● **Task instructions**
Every record that follows should be copied exactly. No picture belongs in the copy.

● **Data shown**
Start of Block

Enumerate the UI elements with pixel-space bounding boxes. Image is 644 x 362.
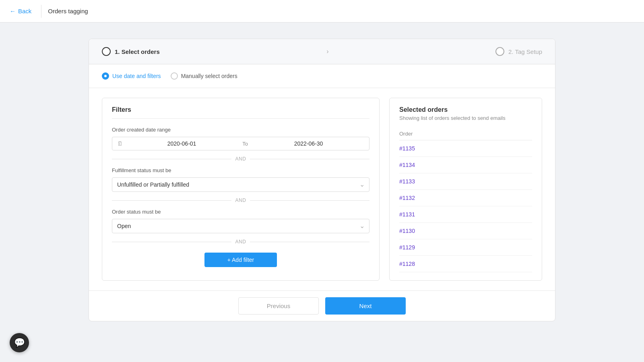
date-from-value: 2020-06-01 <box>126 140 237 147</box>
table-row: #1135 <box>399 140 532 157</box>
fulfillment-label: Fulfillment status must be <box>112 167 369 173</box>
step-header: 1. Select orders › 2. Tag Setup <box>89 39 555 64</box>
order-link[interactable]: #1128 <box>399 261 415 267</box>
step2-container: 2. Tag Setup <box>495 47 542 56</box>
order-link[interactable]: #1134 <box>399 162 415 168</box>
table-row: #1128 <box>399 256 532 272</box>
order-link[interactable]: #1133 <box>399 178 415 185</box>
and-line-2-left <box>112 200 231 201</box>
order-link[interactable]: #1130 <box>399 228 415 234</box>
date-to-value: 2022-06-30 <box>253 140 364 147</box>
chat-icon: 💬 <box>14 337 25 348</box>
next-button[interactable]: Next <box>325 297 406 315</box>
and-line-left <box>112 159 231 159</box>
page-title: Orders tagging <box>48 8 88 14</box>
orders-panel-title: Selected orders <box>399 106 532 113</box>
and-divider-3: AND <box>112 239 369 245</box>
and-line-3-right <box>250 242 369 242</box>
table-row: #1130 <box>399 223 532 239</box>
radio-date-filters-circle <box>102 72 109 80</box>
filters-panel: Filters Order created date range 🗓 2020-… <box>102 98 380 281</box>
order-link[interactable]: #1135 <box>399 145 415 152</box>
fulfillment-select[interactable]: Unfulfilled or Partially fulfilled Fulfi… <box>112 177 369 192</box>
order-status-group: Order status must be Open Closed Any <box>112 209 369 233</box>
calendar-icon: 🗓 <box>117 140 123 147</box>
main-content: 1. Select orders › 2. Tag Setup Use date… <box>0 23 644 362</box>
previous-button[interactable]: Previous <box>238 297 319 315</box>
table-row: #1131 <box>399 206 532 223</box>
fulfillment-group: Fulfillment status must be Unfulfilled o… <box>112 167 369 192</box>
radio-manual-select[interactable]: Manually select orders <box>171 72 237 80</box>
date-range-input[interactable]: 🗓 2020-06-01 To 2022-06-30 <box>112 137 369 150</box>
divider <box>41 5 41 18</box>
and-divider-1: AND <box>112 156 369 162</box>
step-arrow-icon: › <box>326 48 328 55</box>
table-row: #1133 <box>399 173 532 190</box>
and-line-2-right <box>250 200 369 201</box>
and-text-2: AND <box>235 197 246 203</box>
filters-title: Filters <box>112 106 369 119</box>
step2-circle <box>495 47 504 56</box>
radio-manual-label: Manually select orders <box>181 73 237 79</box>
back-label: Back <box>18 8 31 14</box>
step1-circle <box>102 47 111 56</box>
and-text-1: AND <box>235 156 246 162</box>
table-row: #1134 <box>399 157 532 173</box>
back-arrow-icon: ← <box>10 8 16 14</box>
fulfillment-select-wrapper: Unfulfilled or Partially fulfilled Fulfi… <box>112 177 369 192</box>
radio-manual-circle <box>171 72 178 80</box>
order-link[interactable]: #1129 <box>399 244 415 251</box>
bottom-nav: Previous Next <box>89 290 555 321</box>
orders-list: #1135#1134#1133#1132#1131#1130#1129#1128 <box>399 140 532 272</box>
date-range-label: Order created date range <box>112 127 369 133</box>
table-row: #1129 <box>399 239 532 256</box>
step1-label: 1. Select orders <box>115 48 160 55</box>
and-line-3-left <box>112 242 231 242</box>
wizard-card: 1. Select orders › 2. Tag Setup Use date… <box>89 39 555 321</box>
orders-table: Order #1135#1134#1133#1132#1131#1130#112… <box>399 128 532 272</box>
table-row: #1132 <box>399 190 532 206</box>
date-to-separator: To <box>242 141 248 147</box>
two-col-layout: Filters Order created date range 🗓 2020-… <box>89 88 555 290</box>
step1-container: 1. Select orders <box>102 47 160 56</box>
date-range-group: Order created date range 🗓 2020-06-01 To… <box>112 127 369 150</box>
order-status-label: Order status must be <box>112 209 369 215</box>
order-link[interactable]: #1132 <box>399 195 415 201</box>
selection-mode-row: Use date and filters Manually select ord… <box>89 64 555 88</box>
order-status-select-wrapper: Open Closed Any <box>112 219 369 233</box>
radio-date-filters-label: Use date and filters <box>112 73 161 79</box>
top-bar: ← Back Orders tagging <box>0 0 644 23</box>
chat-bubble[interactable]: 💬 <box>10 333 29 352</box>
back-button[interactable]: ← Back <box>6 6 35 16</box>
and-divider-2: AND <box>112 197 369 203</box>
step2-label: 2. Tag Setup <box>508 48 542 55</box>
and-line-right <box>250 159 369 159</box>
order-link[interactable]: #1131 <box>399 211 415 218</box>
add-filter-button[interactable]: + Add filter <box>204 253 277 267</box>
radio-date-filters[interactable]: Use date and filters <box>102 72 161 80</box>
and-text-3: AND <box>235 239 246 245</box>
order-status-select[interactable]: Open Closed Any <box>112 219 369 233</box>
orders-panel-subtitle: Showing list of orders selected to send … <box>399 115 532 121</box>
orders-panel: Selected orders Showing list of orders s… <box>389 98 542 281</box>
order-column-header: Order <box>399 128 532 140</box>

End of Block

● **Task result**
Enumerate the UI elements with pixel-space bounding boxes. Image is 644 x 362.
date-from-value: 2020-06-01 <box>126 140 237 147</box>
table-row: #1135 <box>399 140 532 157</box>
fulfillment-label: Fulfillment status must be <box>112 167 369 173</box>
step-header: 1. Select orders › 2. Tag Setup <box>89 39 555 64</box>
order-link[interactable]: #1128 <box>399 261 415 267</box>
step2-container: 2. Tag Setup <box>495 47 542 56</box>
order-link[interactable]: #1134 <box>399 162 415 168</box>
table-row: #1128 <box>399 256 532 272</box>
order-link[interactable]: #1133 <box>399 178 415 185</box>
and-line-2-left <box>112 200 231 201</box>
order-link[interactable]: #1130 <box>399 228 415 234</box>
date-to-value: 2022-06-30 <box>253 140 364 147</box>
chat-icon: 💬 <box>14 337 25 348</box>
next-button[interactable]: Next <box>325 297 406 315</box>
and-line-left <box>112 159 231 159</box>
page-title: Orders tagging <box>48 8 88 14</box>
orders-panel-title: Selected orders <box>399 106 532 113</box>
and-divider-3: AND <box>112 239 369 245</box>
and-line-3-right <box>250 242 369 242</box>
table-row: #1130 <box>399 223 532 239</box>
radio-date-filters-circle <box>102 72 109 80</box>
filters-panel: Filters Order created date range 🗓 2020-… <box>102 98 380 281</box>
order-link[interactable]: #1135 <box>399 145 415 152</box>
fulfillment-select[interactable]: Unfulfilled or Partially fulfilled Fulfi… <box>112 177 369 192</box>
order-status-group: Order status must be Open Closed Any <box>112 209 369 233</box>
calendar-icon: 🗓 <box>117 140 123 147</box>
main-content: 1. Select orders › 2. Tag Setup Use date… <box>0 23 644 362</box>
previous-button[interactable]: Previous <box>238 297 319 315</box>
table-row: #1131 <box>399 206 532 223</box>
fulfillment-group: Fulfillment status must be Unfulfilled o… <box>112 167 369 192</box>
radio-manual-select[interactable]: Manually select orders <box>171 72 237 80</box>
date-range-input[interactable]: 🗓 2020-06-01 To 2022-06-30 <box>112 137 369 150</box>
divider <box>41 5 41 18</box>
and-divider-1: AND <box>112 156 369 162</box>
step-arrow-icon: › <box>326 48 328 55</box>
table-row: #1133 <box>399 173 532 190</box>
and-line-2-right <box>250 200 369 201</box>
and-text-2: AND <box>235 197 246 203</box>
filters-title: Filters <box>112 106 369 119</box>
step2-circle <box>495 47 504 56</box>
radio-manual-label: Manually select orders <box>181 73 237 79</box>
back-label: Back <box>18 8 31 14</box>
step1-circle <box>102 47 111 56</box>
and-text-1: AND <box>235 156 246 162</box>
table-row: #1134 <box>399 157 532 173</box>
back-arrow-icon: ← <box>10 8 16 14</box>
fulfillment-select-wrapper: Unfulfilled or Partially fulfilled Fulfi… <box>112 177 369 192</box>
radio-manual-circle <box>171 72 178 80</box>
order-link[interactable]: #1129 <box>399 244 415 251</box>
bottom-nav: Previous Next <box>89 290 555 321</box>
orders-list: #1135#1134#1133#1132#1131#1130#1129#1128 <box>399 140 532 272</box>
date-range-label: Order created date range <box>112 127 369 133</box>
table-row: #1129 <box>399 239 532 256</box>
step1-label: 1. Select orders <box>115 48 160 55</box>
and-line-3-left <box>112 242 231 242</box>
wizard-card: 1. Select orders › 2. Tag Setup Use date… <box>89 39 555 321</box>
orders-table: Order #1135#1134#1133#1132#1131#1130#112… <box>399 128 532 272</box>
table-row: #1132 <box>399 190 532 206</box>
date-to-separator: To <box>242 141 248 147</box>
two-col-layout: Filters Order created date range 🗓 2020-… <box>89 88 555 290</box>
step1-container: 1. Select orders <box>102 47 160 56</box>
date-range-group: Order created date range 🗓 2020-06-01 To… <box>112 127 369 150</box>
order-status-label: Order status must be <box>112 209 369 215</box>
order-link[interactable]: #1132 <box>399 195 415 201</box>
selection-mode-row: Use date and filters Manually select ord… <box>89 64 555 88</box>
order-status-select-wrapper: Open Closed Any <box>112 219 369 233</box>
radio-date-filters-label: Use date and filters <box>112 73 161 79</box>
top-bar: ← Back Orders tagging <box>0 0 644 23</box>
chat-bubble[interactable]: 💬 <box>10 333 29 352</box>
back-button[interactable]: ← Back <box>6 6 35 16</box>
and-divider-2: AND <box>112 197 369 203</box>
step2-label: 2. Tag Setup <box>508 48 542 55</box>
and-line-right <box>250 159 369 159</box>
order-link[interactable]: #1131 <box>399 211 415 218</box>
add-filter-button[interactable]: + Add filter <box>204 253 277 267</box>
radio-date-filters[interactable]: Use date and filters <box>102 72 161 80</box>
and-text-3: AND <box>235 239 246 245</box>
order-status-select[interactable]: Open Closed Any <box>112 219 369 233</box>
orders-panel-subtitle: Showing list of orders selected to send … <box>399 115 532 121</box>
orders-panel: Selected orders Showing list of orders s… <box>389 98 542 281</box>
order-column-header: Order <box>399 128 532 140</box>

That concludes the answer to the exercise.